Key learning points:
- Definitions of abnormal uterine bleeding (AUB)
- Overview of evaluation and causes
- Health education opportunities
Changes in menstrual patterns are a common reason for women to visit their general practitioner. Abnormal uterine bleeding (AUB) may impact massively on a woman’s quality of life,1 leading to time off work, affecting finances and family life.
This article will look at the standard terminology for AUB and the primary care nurse’s role in diagnosis. It will also explore the unique position the primary care nurse is in to educate women to recognise the need to report changes in their menstrual history.

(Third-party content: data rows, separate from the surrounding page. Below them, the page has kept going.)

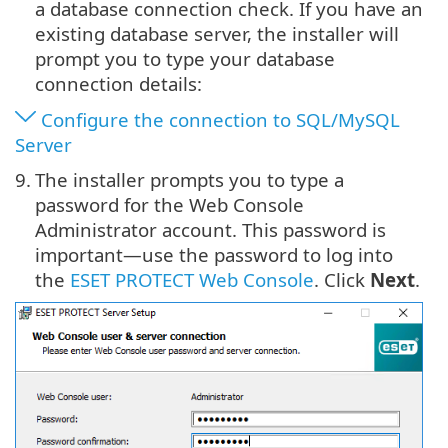
a database connection check. If you have an
existing database server, the installer will
prompt you to type your database
connection details:
Configure the connection to SQL/MySQL
Server
9.
The installer prompts you to type a
password for the Web Console
Administrator account. This password is
important—use the password to log into
the
ESET PROTECT Web Console
. Click
Next
.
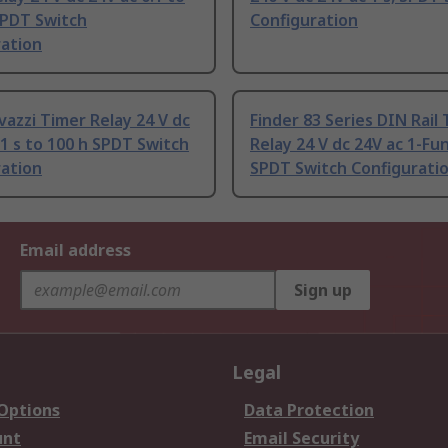
SPDT Switch
Configuration
ration
vazzi Timer Relay 24 V dc
Finder 83 Series DIN Rail
.1 s to 100 h SPDT Switch
Relay 24 V dc 24V ac 1-Fu
ration
SPDT Switch Configurati
Email address
Sign up
Legal
 Options
Data Protection
unt
Email Security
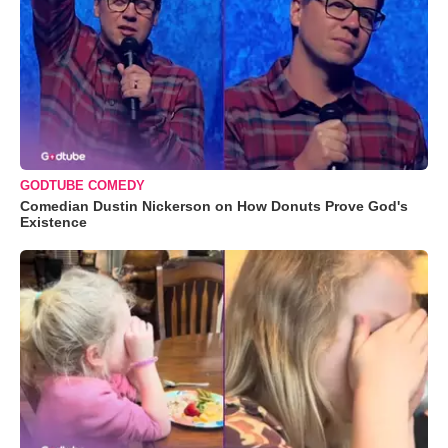
GODTUBE COMEDY
Comedian Dustin Nickerson on How Donuts Prove God's
Existence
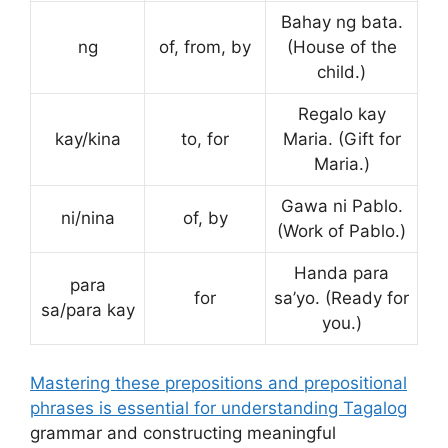
Bahay ng bata.
ng
of, from, by
(House of the
child.)
Regalo kay
kay/kina
to, for
Maria. (Gift for
Maria.)
Gawa ni Pablo.
ni/nina
of, by
(Work of Pablo.)
Handa para
para
for
sa’yo. (Ready for
sa/para kay
you.)
Mastering these prepositions and prepositional
phrases is essential for understanding Tagalog
grammar and constructing meaningful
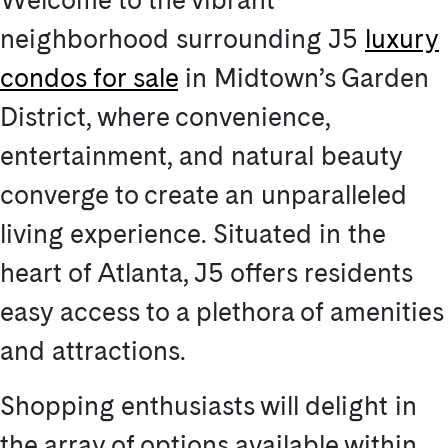
neighborhood surrounding J5
luxury
condos for sale
in Midtown’s Garden
District, where convenience,
entertainment, and natural beauty
converge to create an unparalleled
living experience. Situated in the
heart of Atlanta, J5 offers residents
easy access to a plethora of amenities
and attractions.
Shopping enthusiasts will delight in
the array of options available within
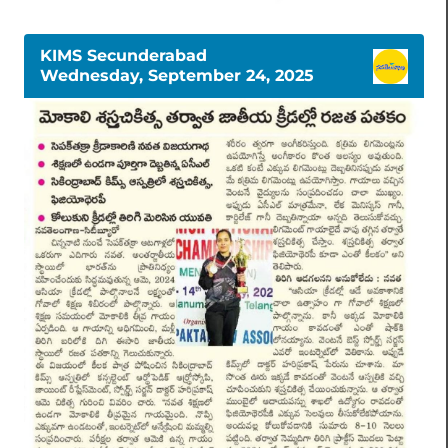
KIMS Secunderabad
Wednesday, September 24, 2025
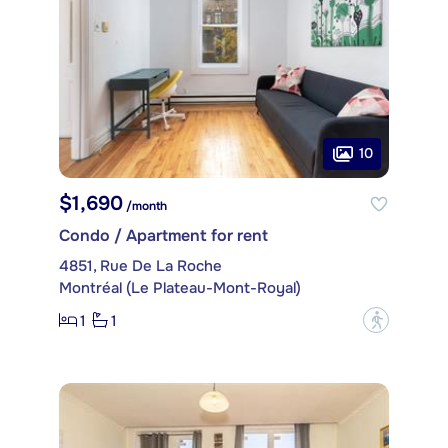
10
$1,690
/month
Condo / Apartment for rent
4851, Rue De La Roche
Montréal (Le Plateau-Mont-Royal)
1
1
?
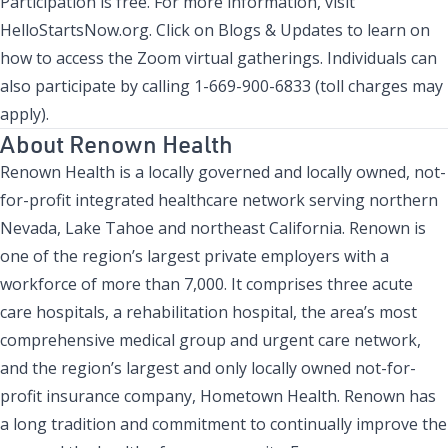
Participation is free. For more information, visit
HelloStartsNow.org
. Click on
Blogs & Updates
to learn on
how to access the Zoom virtual gatherings. Individuals can
also participate by calling 1-669-900-6833 (toll charges may
apply).
About Renown Health
Renown Health is a locally governed and locally owned, not-
for-profit integrated healthcare network serving northern
Nevada, Lake Tahoe and northeast California. Renown is
one of the region’s largest private employers with a
workforce of more than 7,000. It comprises three acute
care hospitals, a rehabilitation hospital, the area’s most
comprehensive medical group and urgent care network,
and the region’s largest and only locally owned not-for-
profit insurance company, Hometown Health. Renown has
a long tradition and commitment to continually improve the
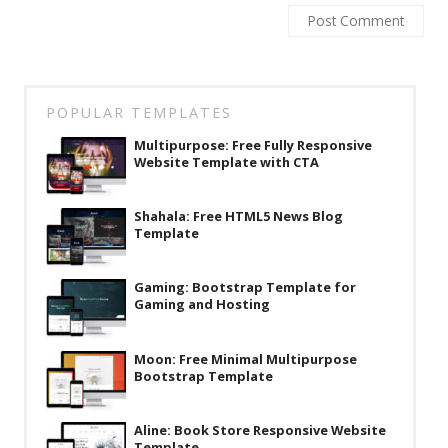
Latest
Collections
Resourses
POPULAR TEMPLATES
Reviews
Multipurpose: Free Fully Responsive
Website Template with CTA
Hire us
FAQ
Shahala: Free HTML5 News Blog
Template
Deals & Coupons
Gaming: Bootstrap Template for
Gaming and Hosting
Moon: Free Minimal Multipurpose
Bootstrap Template
Aline: Book Store Responsive Website
Template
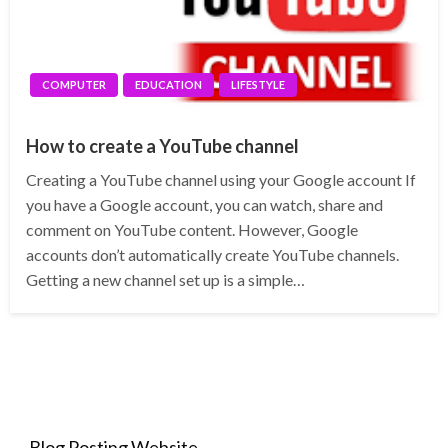
COMPUTER
EDUCATION
LIFESTYLE
How to create a YouTube channel
Creating a YouTube channel using your Google account If
you have a Google account, you can watch, share and
comment on YouTube content. However, Google
accounts don’t automatically create YouTube channels.
Getting a new channel set up is a simple…
Blog Posting Website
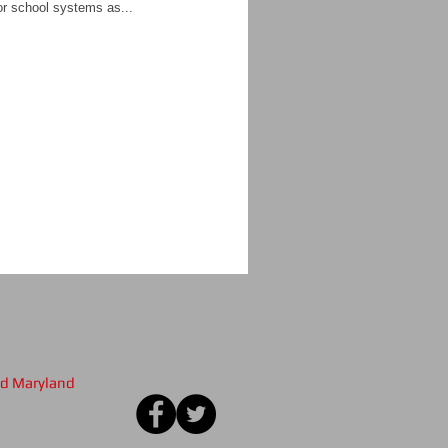
for school systems as...
nd Maryland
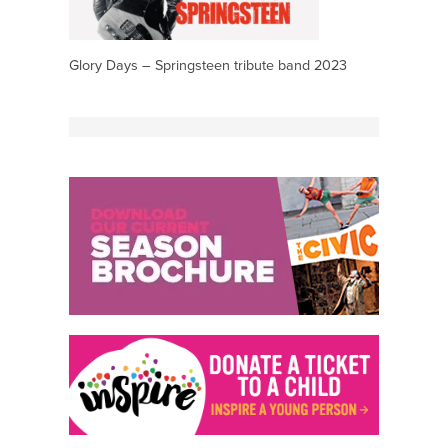
Glory Days – Springsteen tribute band 2023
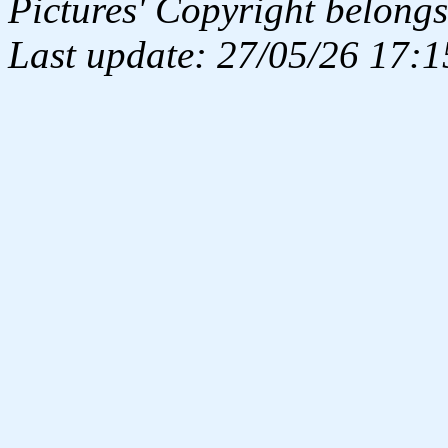
Pictures' Copyright belongs
Last update: 27/05/26 17:1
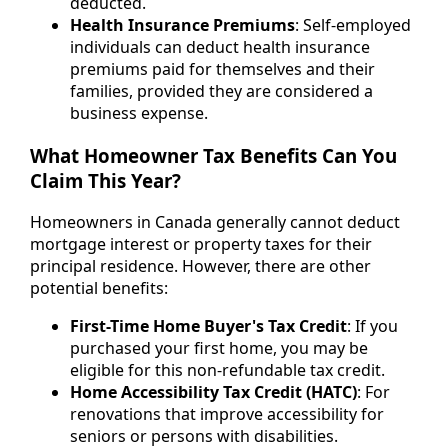
deducted.
Health Insurance Premiums
: Self-employed
individuals can deduct health insurance
premiums paid for themselves and their
families, provided they are considered a
business expense.
What Homeowner Tax Benefits Can You
Claim This Year?
Homeowners in Canada generally cannot deduct
mortgage interest or property taxes for their
principal residence. However, there are other
potential benefits:
First-Time Home Buyer's Tax Credit
: If you
purchased your first home, you may be
eligible for this non-refundable tax credit.
Home Accessibility Tax Credit (HATC)
: For
renovations that improve accessibility for
seniors or persons with disabilities.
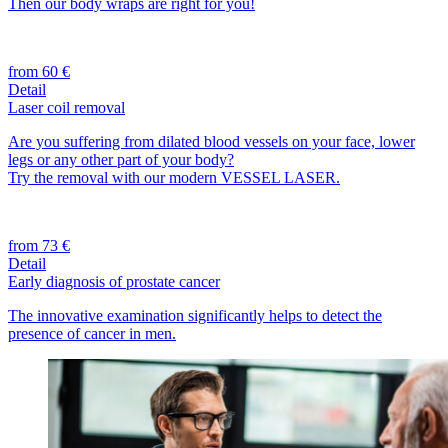
Then our body wraps are right for you!
from 60 €
Detail
Laser coil removal
Are you suffering from dilated blood vessels on your face, lower
legs or any other part of your body?
Try the removal with our modern VESSEL LASER.
from 73 €
Detail
Early diagnosis of prostate cancer
The innovative examination significantly helps to detect the
presence of cancer in men.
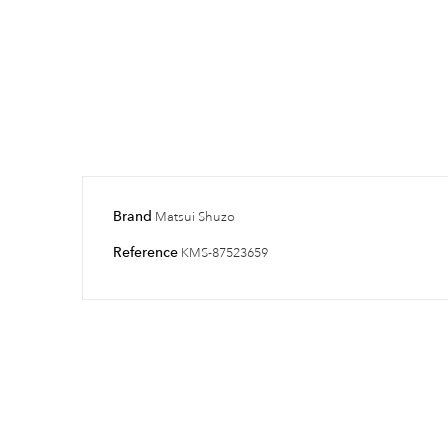
Brand
Matsui Shuzo
Reference
KMS-87523659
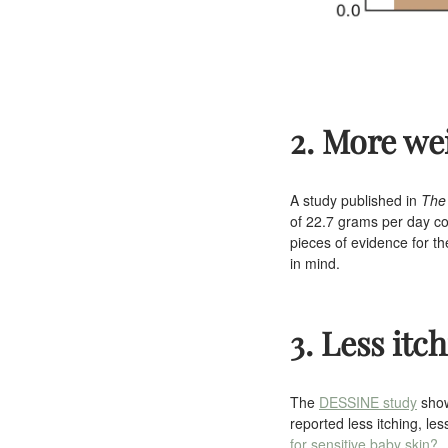
2. More we
A study published in
The
of 22.7 grams per day co
pieces of evidence for t
in mind.
3. Less itc
The
DESSINE study
show
reported less itching, l
for sensitive baby skin?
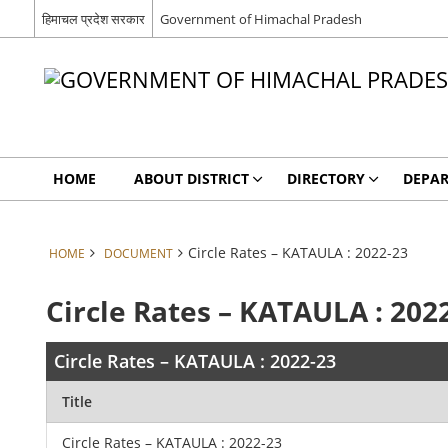
हिमाचल प्रदेश सरकार
Government of Himachal Pradesh
HOME
ABOUT DISTRICT
DIRECTORY
DEPA
Circle Rates – KATAULA : 2022-23
HOME
DOCUMENT
Circle Rates – KATAULA : 202
Circle Rates – KATAULA : 2022-23
Title
Circle Rates – KATAULA : 2022-23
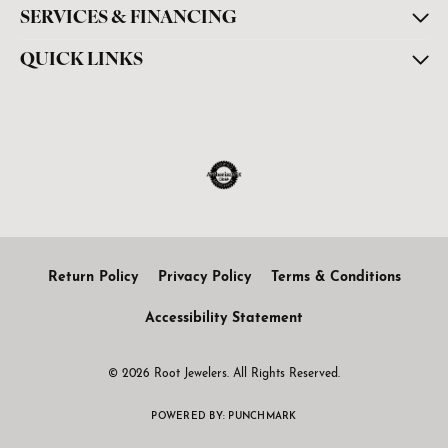
SERVICES & FINANCING
QUICK LINKS
Return Policy
Privacy Policy
Terms & Conditions
Accessibility Statement
© 2026 Root Jewelers. All Rights Reserved.
POWERED BY:
PUNCHMARK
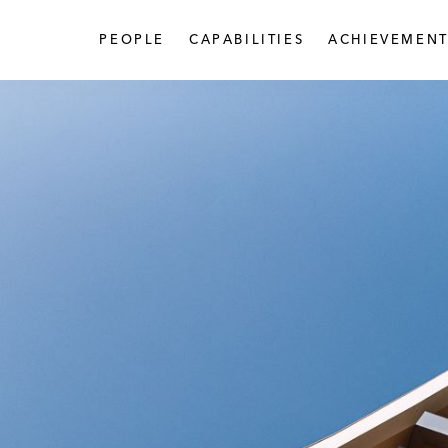
PEOPLE
CAPABILITIES
ACHIEVEMENT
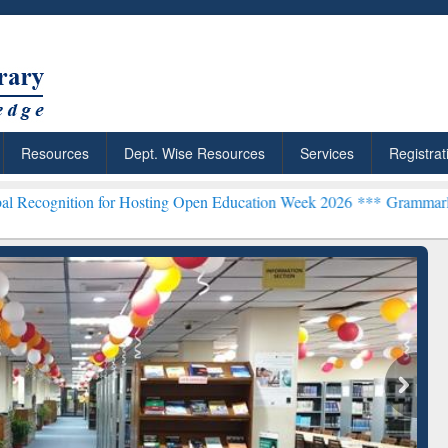
Resources
Dept. Wise Resources
Services
Registrat
 for Hosting Open Education Week 2026 ***
Grammarly Premium (Edu)
chRabbit: Citation-
Grammarly Premium (Edu)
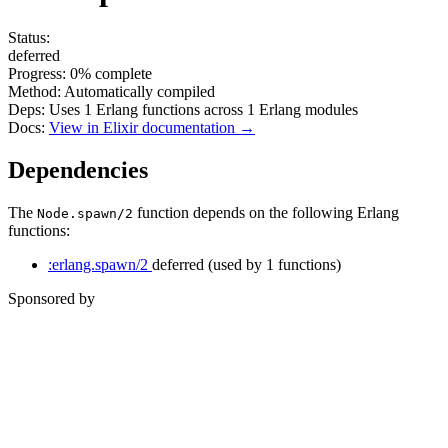
Status:
deferred
Progress:
0%
complete
Method:
Automatically compiled
Deps:
Uses
1
Erlang functions across
1
Erlang modules
Docs:
View in Elixir documentation →
Dependencies
The
function depends on the following Erlang
Node.spawn/2
functions:
:erlang.spawn/2
deferred
(used by 1 functions)
Sponsored by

AUB is characterised as any change from a woman’s normal menstrual cycle, heavy menstrual bleeding being the most common affecting up to 30% of women in their reproductive years.2 It has been defined as “excessive menstrual blood loss which interferes with the woman’s physical, social, emotional, and/or material quality of life... [that] can occur alone or in combination with other symptoms.”3 AUB is further categorised by volume, frequency, duration, and regularity of flow, as well as timing, from inter- menstrual or premenstrual to breakthrough bleeding. Table 1 illustrates the descriptions and terminology identified by an expert international consensus statement.4,5
Bleeding that is abnormal in duration, volume, and/or frequency and has been present for most of the last six months.
Evaluation of AUB
Accurate history taking alongside physical examination supports a timely diagnosis and correct treatment.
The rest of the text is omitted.